UT (Tax & Chancery) UT-2024-000010 - [2024] UKUT 00416 (TCC)
Fecha: 05-Nov-2024
The letters from the Applicant’s counsellor []
The letters from the Applicant’s counsellor []
[The Applicant’s counsellor] provided her qualifications and experience in her first letter dated 7 October 2023 in which she stated:
“I am a Counsellor and Psychotherapist []. I am a Registered Member of the British Association of Counsellors & Psychotherapists (BACP), qualified with a level 7/Masters Degree in Counselling. []...”
She is a counsellor, but not a qualified medical professional such as a medical doctor, psychiatrist or clinical psychologist. In any event, [her] letters do not claim to be medical or expert reports and they are not in the required form – for example they include no statement of truth or statement of understanding of an expert’s obligations and duties to the Tribunal etc.
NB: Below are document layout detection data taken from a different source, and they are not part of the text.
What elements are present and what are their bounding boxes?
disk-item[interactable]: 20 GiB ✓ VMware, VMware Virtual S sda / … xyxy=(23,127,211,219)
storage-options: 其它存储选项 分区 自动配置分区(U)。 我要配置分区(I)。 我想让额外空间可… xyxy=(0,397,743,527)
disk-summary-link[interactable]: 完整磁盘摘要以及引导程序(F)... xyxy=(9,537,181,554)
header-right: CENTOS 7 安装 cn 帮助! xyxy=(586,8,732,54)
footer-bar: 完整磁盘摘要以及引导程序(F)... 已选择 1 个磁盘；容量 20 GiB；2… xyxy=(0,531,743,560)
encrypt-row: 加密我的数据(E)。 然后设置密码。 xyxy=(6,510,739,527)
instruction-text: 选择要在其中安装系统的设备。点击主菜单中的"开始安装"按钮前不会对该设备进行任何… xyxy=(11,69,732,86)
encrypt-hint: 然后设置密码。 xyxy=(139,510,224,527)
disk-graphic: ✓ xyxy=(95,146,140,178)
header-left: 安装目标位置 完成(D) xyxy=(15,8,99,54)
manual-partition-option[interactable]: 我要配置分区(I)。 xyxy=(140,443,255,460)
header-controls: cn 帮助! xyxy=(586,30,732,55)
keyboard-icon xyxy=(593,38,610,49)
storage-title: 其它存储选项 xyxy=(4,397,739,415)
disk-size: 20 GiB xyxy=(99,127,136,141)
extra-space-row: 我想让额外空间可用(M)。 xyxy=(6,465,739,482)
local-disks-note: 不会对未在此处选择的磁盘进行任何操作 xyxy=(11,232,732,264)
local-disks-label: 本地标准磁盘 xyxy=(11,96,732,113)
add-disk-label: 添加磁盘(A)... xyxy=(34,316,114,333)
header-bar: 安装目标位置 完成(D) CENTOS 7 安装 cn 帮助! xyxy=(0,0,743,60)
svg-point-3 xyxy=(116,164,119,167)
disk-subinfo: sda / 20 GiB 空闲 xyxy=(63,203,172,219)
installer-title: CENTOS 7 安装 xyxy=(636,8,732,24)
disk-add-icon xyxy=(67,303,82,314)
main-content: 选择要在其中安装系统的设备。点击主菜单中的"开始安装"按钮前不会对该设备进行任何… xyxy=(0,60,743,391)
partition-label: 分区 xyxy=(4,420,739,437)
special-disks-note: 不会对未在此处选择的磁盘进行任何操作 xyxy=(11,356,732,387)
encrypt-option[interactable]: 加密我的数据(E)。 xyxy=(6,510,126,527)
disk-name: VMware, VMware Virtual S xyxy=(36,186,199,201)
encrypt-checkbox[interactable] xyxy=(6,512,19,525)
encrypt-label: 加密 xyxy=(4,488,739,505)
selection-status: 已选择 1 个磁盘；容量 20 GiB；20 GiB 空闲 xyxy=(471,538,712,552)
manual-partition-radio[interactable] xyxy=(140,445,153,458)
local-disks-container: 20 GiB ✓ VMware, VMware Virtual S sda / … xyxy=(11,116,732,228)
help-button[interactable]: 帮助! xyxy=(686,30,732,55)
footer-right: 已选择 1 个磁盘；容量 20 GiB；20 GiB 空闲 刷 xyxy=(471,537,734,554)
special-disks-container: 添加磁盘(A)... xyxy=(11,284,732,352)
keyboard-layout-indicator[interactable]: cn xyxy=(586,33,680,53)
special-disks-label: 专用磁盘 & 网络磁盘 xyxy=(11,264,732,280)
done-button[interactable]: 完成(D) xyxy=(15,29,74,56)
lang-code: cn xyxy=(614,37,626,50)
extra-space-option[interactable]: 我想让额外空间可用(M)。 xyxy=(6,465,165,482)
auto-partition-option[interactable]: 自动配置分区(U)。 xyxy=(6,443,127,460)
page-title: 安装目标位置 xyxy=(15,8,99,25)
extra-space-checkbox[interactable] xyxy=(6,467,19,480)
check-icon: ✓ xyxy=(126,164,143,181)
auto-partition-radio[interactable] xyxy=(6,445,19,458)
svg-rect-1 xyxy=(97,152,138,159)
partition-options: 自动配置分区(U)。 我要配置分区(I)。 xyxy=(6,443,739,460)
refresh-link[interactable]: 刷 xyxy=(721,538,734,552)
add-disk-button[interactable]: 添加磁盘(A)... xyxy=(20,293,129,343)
Instead, [the Applicant’s counsellor] refers to her first letter dated 7 October 2023 as being a “character reference” [HB/17/282] as it had been prepared for and relied upon in relation to the proceedings before the RDC of the Authority. Her second letter dated 26 January 2024 is signed off as a “Character Witness Regarding … Heather Dunne” [HB/20/285]. In summary, these are not expert reports let alone from a qualified medical practitioner, clinical psychologist or psychiatrist. The Tribunal also takes into account that [the Applicant’s counsellor] was not called to give oral evidence nor sign a witness statement and therefore places less weight on her written evidence.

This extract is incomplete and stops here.